Airflow 依赖于许多微服务来运行,因此 Cloud Composer 会预配 Google Cloud 组件来运行工作流。这些组件统称为 Cloud Composer 环境。

# Create Composer environment
resource "google_composer_environment" "example" {
  project   = var.project_id
  name      = "example-environment"
  region    = var.region
  config {

    software_config {
      image_version = "composer-2.0.12-airflow-2.2.3"
      env_variables = {
        AIRFLOW_VAR_PROJECT_ID  = var.project_id
        AIRFLOW_VAR_GCE_ZONE    = var.zone
        AIRFLOW_VAR_BUCKET_PATH = "gs://${var.basename}-${var.project_id}-files"
      }
    }
    node_config {
      service_account = google_service_account.etl.name
    }
  }
  depends_on = [google_project_service.all, google_service_account.etl, google_project_iam_member.allbuild, google_project_iam_member.composerAgent]
}

创建 BigQuery 数据集和表

在 BigQuery 中创建数据集和表,以存储经过处理的数据,并使其可供分析。

resource "google_bigquery_dataset" "weather_dataset" {
  project    = var.project_id
  dataset_id = "average_weather"
  location   = "US"
  depends_on = [google_project_service.all]
}

resource "google_bigquery_table" "weather_table" {
  project    = var.project_id
  dataset_id = google_bigquery_dataset.weather_dataset.dataset_id
  table_id   = "average_weather"
  deletion_protection = false

  schema     = <<EOF
[
  {
    "name": "location",
    "type": "GEOGRAPHY",
    "mode": "REQUIRED"
  },
  {
    "name": "average_temperature",
    "type": "INTEGER",
    "mode": "REQUIRED"
  },
   {
    "name": "month",
    "type": "STRING",
    "mode": "REQUIRED"
  },
   {
    "name": "inches_of_rain",
    "type": "NUMERIC",
    "mode": "NULLABLE"
  },
   {
    "name": "is_current",
    "type": "BOOLEAN",
    "mode": "NULLABLE"
  },
   {
    "name": "latest_measurement",
    "type": "DATE",
    "mode": "NULLABLE"
  }
]
EOF
  depends_on = [google_bigquery_dataset.weather_dataset]
}

创建 Cloud Storage 存储分区并添加文件

创建一个存储分区来存放流水线所需的文件,包括源数据 (inputFile.txt)、目标架构 (jsonSchema.json) 和用于转换的用户定义函数 (transformCSCtoJSON.js)。

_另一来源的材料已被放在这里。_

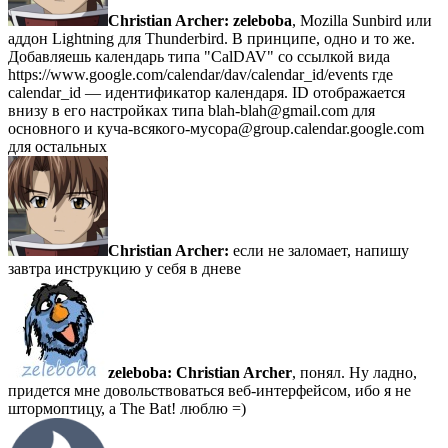
Christian Archer:
zeleboba
, Mozilla Sunbird или
аддон Lightning для Thunderbird. В принципе, одно и то же.
Добавляешь календарь типа "CalDAV" со ссылкой вида
https://www.google.com/calendar/dav/calendar_id/events где
calendar_id — идентификатор календаря. ID отображается
внизу в его настройках типа blah-blah@gmail.com для
основного и куча-всякого-мусора@group.calendar.google.com
для остальных
Christian Archer:
если не заломает, напишу
завтра инструкцию у себя в дневе
zeleboba:
Christian Archer
, понял. Ну ладно,
придется мне довольствоваться веб-интерфейсом, ибо я не
штормоптицу, а The Bat! люблю =)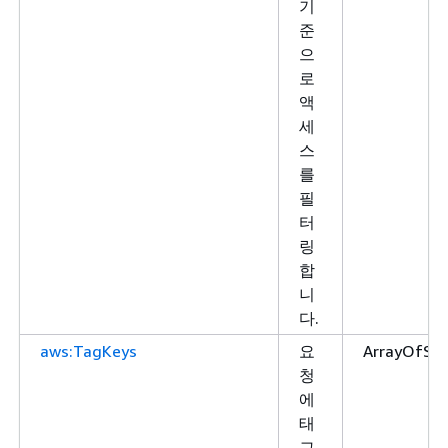
기
준
으
로
액
세
스
를
필
터
링
합
니
다.
aws:TagKeys
요
ArrayOfStr
청
에
태
그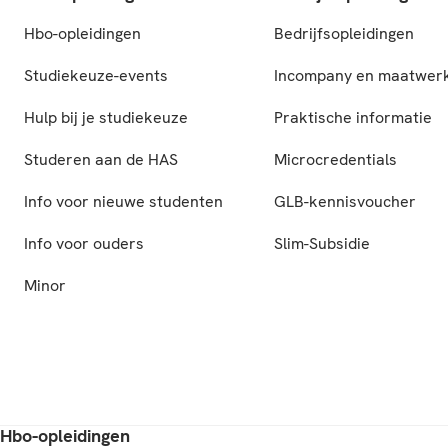
Hbo-opleidingen
Bedrijfsopleidingen
Studiekeuze-events
Incompany en maatwer
Hulp bij je studiekeuze
Praktische informatie
Studeren aan de HAS
Microcredentials
Info voor nieuwe studenten
GLB-kennisvoucher
Info voor ouders
Slim-Subsidie
Minor
Hbo-opleidingen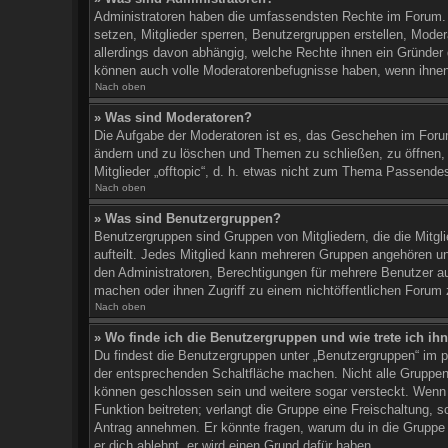
Administratoren haben die umfassendsten Rechte im Forum. 
setzen, Mitglieder sperren, Benutzergruppen erstellen, Moder
allerdings davon abhängig, welche Rechte ihnen ein Gründer d
können auch volle Moderatorenbefugnisse haben, wenn ihnen
Nach oben
» Was sind Moderatoren?
Die Aufgabe der Moderatoren ist es, das Geschehen im Foru
ändern und zu löschen und Themen zu schließen, zu öffnen, 
Mitglieder „offtopic“, d. h. etwas nicht zum Thema Passende
Nach oben
» Was sind Benutzergruppen?
Benutzergruppen sind Gruppen von Mitgliedern, die die Mitgli
aufteilt. Jedes Mitglied kann mehreren Gruppen angehören un
den Administratoren, Berechtigungen für mehrere Benutzer a
machen oder ihnen Zugriff zu einem nichtöffentlichen Forum
Nach oben
» Wo finde ich die Benutzergruppen und wie trete ich ih
Du findest die Benutzergruppen unter „Benutzergruppen“ im p
der entsprechenden Schaltfläche machen. Nicht alle Gruppen s
können geschlossen sein und weitere sogar versteckt. Wenn d
Funktion beitreten; verlangt die Gruppe eine Freischaltung, 
Antrag annehmen. Er könnte fragen, warum du in die Gruppe
er dich ablehnt, er wird einen Grund dafür haben.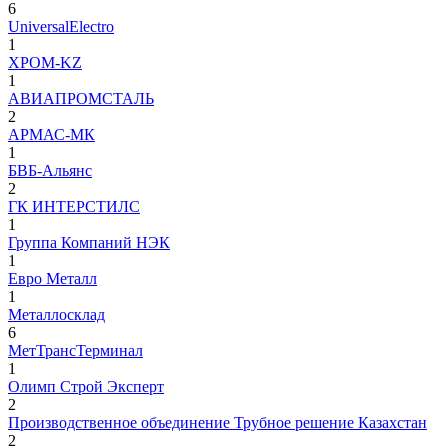
6
UniversalElectro
1
XPOM-KZ
1
АВИАПРОМСТАЛЬ
2
АРМАС-МК
1
БВБ-Альянс
2
ГК ИНТЕРСТИЛС
1
Группа Компаний НЭК
1
Евро Металл
1
Металлосклад
6
МетТрансТерминал
1
Олимп Строй Эксперт
2
Производственное объединение Трубное решение Казахстан
2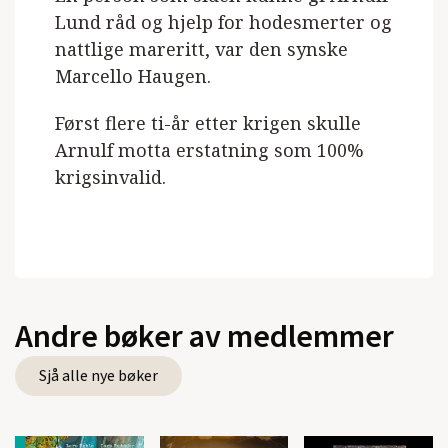
Lund råd og hjelp for hodesmerter og
nattlige mareritt, var den synske
Marcello Haugen.
Først flere ti-år etter krigen skulle
Arnulf motta erstatning som 100%
krigsinvalid.
Andre bøker av medlemmer
Sjå alle nye bøker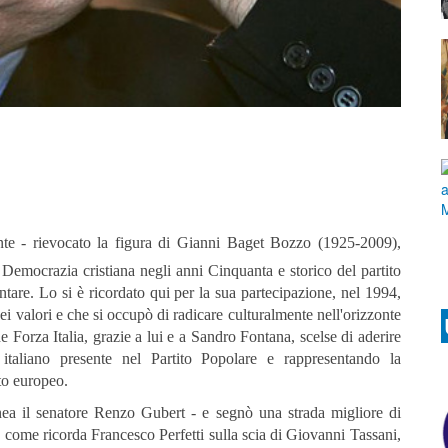
nte - rievocato la figura di Gianni Baget Bozzo (1925-2009),
a Democrazia cristiana negli anni Cinquanta e storico del partito
tare. Lo si è ricordato qui per la sua partecipazione, nel 1994,
dei valori e che si occupò di radicare culturalmente nell'orizzonte
he Forza Italia, grazie a lui e a Sandro Fontana, scelse di aderire
italiano presente nel Partito Popolare e rappresentando la
ito europeo.
nea il senatore Renzo Gubert - e segnò una strada migliore di
 come ricorda Francesco Perfetti sulla scia di Giovanni Tassani,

# Create Cloud Storage bucket and add files
resource "google_storage_bucket" "pipeline_files" {
  project       = var.project_number
  name          = "${var.basename}-${var.project_id}-files"
  location      = "US"
  force_destroy = true
  depends_on    = [google_project_service.all]
}

resource "google_storage_bucket_object" "json_schema" {
  name       = "jsonSchema.json"
  source     = "${path.module}/files/jsonSchema.json"
  bucket     = google_storage_bucket.pipeline_files.name
  depends_on = [google_storage_bucket.pipeline_files]
}

resource "google_storage_bucket_object" "input_file" {
  name       = "inputFile.txt"
  source     = "${path.module}/files/inputFile.txt"
  bucket     = google_storage_bucket.pipeline_files.name
  depends_on = [google_storage_bucket.pipeline_files]
}

resource "google_storage_bucket_object" "transform_CSVtoJSON" {
  name       = "transformCSVtoJSON.js"
  source     = "${path.module}/files/transformCSVtoJSON.js"
  bucket     = google_storage_bucket.pipeline_files.name
  depends_on = [google_storage_bucket.pipeline_files]
}

上传 DAG 文件

首先使用数据源确定用于添加 DAG 文件的合适 Cloud Storage 存储分区路径,然后将 DAG 文件添加到该存储分区。DAG 文件定义了 Airflow 用于编排流水线的工作流、依赖项和时间表。


data "google_composer_environment" "example" {
  project    = var.project_id
  region     = var.region
  name       = google_composer_environment.example.name
  depends_on = [google_composer_environment.example]
}

resource "google_storage_bucket_object" "dag_file" {
  name       = "dags/composer-dataflow-dag.py"
  source     = "${path.module}/files/composer-dataflow-dag.py"
  bucket     = replace(replace(data.google_composer_environment.example.config.0.dag_gcs_prefix, "gs://", ""),"/dags","")
  depends_on = [google_composer_environment.example, google_storage_bucket.pipeline_files, google_bigquery_table.weather_table]
}

总结

运行完毕后,您现在应该已设置好 Composer 环境,以便对示例中提供的数据运行 ETL 作业。此外,您应该拥有所有代码,以便修改或扩展此解决方案以适应您的环境。